* _Activity_:
Give back exactly the lines of the data below, starting with the line that has "rünnaku alt, siis" and going on through the line that has "Lutikad võivad end sisse seada kodus, kui nad".

• • • •

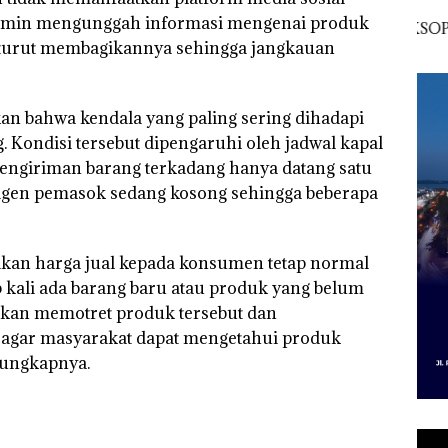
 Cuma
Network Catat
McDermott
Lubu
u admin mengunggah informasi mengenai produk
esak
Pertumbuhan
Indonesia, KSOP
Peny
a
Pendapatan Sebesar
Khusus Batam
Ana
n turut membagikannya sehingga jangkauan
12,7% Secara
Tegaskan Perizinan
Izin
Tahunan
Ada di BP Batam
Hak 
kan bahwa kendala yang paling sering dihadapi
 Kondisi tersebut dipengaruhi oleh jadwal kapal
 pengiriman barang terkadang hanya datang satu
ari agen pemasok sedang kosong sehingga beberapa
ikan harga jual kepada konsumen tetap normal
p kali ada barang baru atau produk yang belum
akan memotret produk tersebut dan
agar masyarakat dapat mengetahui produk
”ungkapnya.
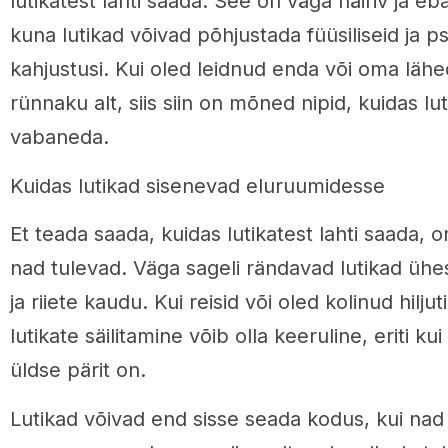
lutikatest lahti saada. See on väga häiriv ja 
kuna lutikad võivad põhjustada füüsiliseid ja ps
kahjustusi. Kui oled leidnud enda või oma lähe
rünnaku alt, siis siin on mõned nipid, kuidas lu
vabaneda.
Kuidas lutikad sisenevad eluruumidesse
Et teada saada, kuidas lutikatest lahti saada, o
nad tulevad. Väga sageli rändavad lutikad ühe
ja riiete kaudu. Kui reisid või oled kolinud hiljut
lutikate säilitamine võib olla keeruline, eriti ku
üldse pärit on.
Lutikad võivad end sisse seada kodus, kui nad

• • • •

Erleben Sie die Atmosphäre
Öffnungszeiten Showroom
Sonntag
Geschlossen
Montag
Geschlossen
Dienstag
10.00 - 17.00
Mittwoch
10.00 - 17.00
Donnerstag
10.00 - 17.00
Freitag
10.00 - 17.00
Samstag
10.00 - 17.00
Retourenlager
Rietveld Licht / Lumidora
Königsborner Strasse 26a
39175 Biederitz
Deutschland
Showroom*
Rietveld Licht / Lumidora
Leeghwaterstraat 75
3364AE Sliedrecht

• • • •

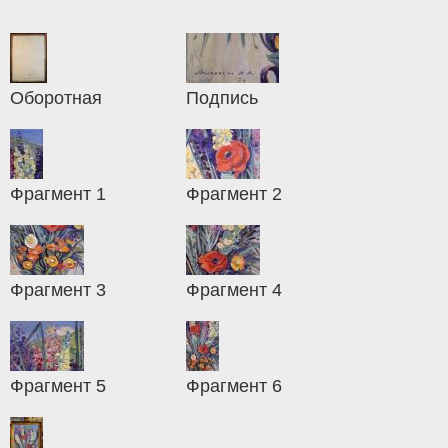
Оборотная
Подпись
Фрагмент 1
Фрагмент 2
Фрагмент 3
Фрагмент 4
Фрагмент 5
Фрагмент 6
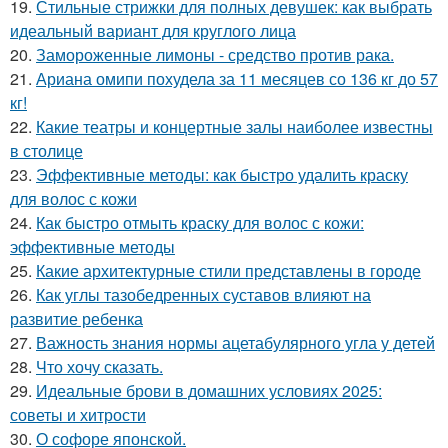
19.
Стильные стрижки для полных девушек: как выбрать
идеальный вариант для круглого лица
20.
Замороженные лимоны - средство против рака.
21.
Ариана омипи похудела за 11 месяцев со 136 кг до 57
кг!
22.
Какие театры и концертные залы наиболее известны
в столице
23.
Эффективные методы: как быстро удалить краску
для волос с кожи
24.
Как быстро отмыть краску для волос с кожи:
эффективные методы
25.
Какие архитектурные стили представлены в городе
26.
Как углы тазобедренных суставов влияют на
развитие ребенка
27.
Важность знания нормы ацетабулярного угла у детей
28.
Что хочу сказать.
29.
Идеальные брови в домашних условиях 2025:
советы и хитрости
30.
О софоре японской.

• • • •

* _Your solution_:
rünnaku alt, siis siin on mõned nipid, kuidas lu
vabaneda.
Kuidas lutikad sisenevad eluruumidesse
Et teada saada, kuidas lutikatest lahti saada, o
nad tulevad. Väga sageli rändavad lutikad ühe
ja riiete kaudu. Kui reisid või oled kolinud hiljut
lutikate säilitamine võib olla keeruline, eriti ku
üldse pärit on.
Lutikad võivad end sisse seada kodus, kui nad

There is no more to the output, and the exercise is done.